Lebanon's meditation window is firmly shut...for now

Tehran says any negotiated settlement to the US-Iran war must include its Hezbollah allies, but this could take a long time—a luxury Lebanon may not have.

A woman mourns in a cemetery in Choueifat, Lebanon, on 29 March 2026, before the funeral of Lebanese journalists who were killed by a targeted Israeli strike.
REUTERS / Manu Brabo
A woman mourns in a cemetery in Choueifat, Lebanon, on 29 March 2026, before the funeral of Lebanese journalists who were killed by a targeted Israeli strike.

Lebanon's meditation window is firmly shut...for now

While Iran has pledged that a resolution to the war in Lebanon will be included in any potential deal on ending the US-Iran war, respite can't come soon enough to Lebanese on the ground who are being pummelled day and night by Israel's brutal war machine.

At the moment, it remains unclear where Lebanon stands on Iran's list of priorities. Many analysts say Iran's bargaining position improves the longer it drags out the war and holds global energy trade hostage in the Strait of Hormuz. If this is true, this bodes badly for Lebanon. Israel could establish facts on the ground and follow through on its pledge to move its borders up to the Litani River and effectively annex South Lebanon by the time Iran is ready to come to the table.

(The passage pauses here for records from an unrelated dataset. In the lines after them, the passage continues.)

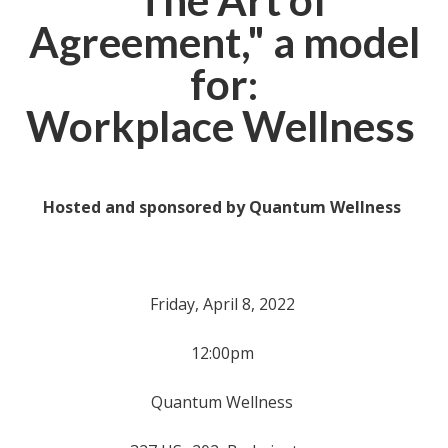
"The Art of
Agreement," a model
for:
Workplace Wellness
Hosted and sponsored by
Quantum Wellness
Friday, April 8, 2022
12:00pm
Quantum Wellness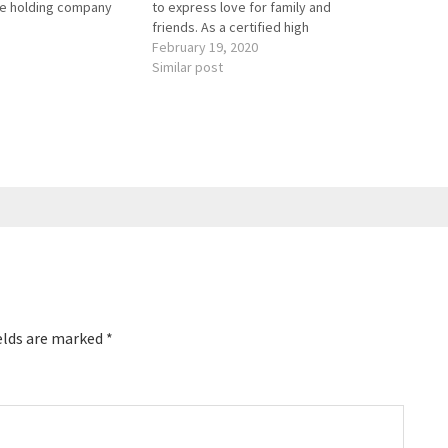
he holding company
to express love for family and
service brands,
friends. As a certified high
iring, maintaining
performance coach, Sherry supports
February 19, 2020
 consumers’ homes
people in living their best lives, full of
Similar post
. She appeared on
joy, success, engagement, and
ver Boss and was
meaningful relationships. She is the
 CBS to…
author of “Say…
elds are marked
*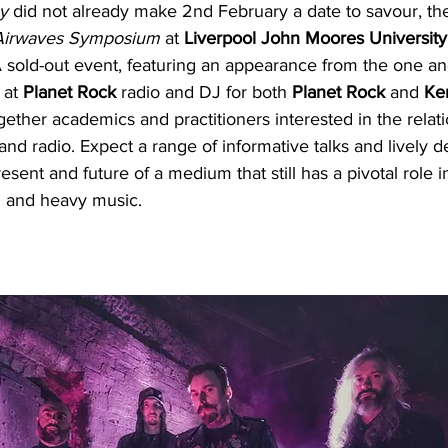
y
 did not already make 2nd February a date to savour, the 
 Airwaves Symposium
 at 
Liverpool John Moores University
A sold-out event, featuring an appearance from the one an
 at 
Planet Rock 
radio and DJ for both 
Planet Rock
 and 
Ke
ther academics and practitioners interested in the relati
nd radio. Expect a range of informative talks and lively d
esent and future of a medium that still has a pivotal role i
d and heavy music.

This effectively means Lebanon is on its own, with no hope for a negotiated settlement to the war on the horizon. The slim diplomatic opening afforded to the Lebanese during the devastating 2024 war has been firmly shut in 2026. All that people are left with is a war more brutal than any other in Lebanon's modern history—even the 1982 Israeli invasion of Beirut and subsequent occupation.

At that time, at least there were American red lines. In August 1982, then-US President Ronald Reagan, who was visibly upset by television reports of Lebanese civilian casualties inflicted by Israel, picked up the phone and told Israeli Prime Minister Menachem Begin to stop, describing carnage as a "holocaust."

Before the phone call, mediation led by US envoy Philip Habib did not begin until Israeli forces had reached the heart of Beirut in the summer of 1982. Will history repeat itself in 2026? Will external mediation only begin after Israeli forces reach the Litani River, or perhaps go beyond it?

Perhaps what happened more recently in Syria after the fall of Bashar al-Assad's regime in December 2024 offers clues. At the time, Israeli forces advanced to within 20km of Damascus before US envoy Tom Barrack intervened to separate forces and outline terms.

REUTERS/Ali Hankir
A police officer looks at the destroyed car of Lebanese journalists killed by Israel in a targeted strike in Jezzine, in southern Lebanon, on 28 March 2026.

France's role also remains uncertain. Although it moved quickly with an exploratory initiative, seeking an early place in any future settlement and reflecting its political investment in Lebanon since the 2020 Beirut port explosion, it has not been granted an American green light.

French President Emmanuel Macron appears to be talking out of two sides of his mouth as he warned against Israeli occupation while also hardening his rhetoric against Hezbollah, which is fighting back against said occupation. And Foreign Minister Jean-Noël Barrot urged Israel to enter into dialogue with Beirut while welcoming its decision to expel the Iranian ambassador—a move opposed by Hezbollah and Amal, who form a significant bloc within the government.

The nightmare of Gaza—prolonged displacement, tent-camp cities and scorched earth tactics weigh heavily on Lebanese minds

Meanwhile, on the ground, Israel's displacement of an estimated one million people from the south and the southern suburbs of Beirut risks the country's worst demographic and political crisis since independence, surpassing even the displacement of hundreds of thousands of Palestinians during the Nakba of 1948, and the displacement of Syrians following the outbreak of the civil war in 2011.

The nightmare of Gaza—prolonged displacement, tent-camp cities and scorched earth tactics weigh heavily on Lebanese minds. The question now is how and when Trump will end his war with Iran, and at what cost.

If his conditions amount to demands for surrender, the conflict may escalate, punctuated by ceasefire proposals that buy both sides more time. Between these manoeuvres, the Lebanese risk paying in ever more blood and destruction, waiting for the moment Israel decides it has achieved its objectives. Critics of Israel would argue that the destruction is Israel's entire point. Time will tell if this view is true.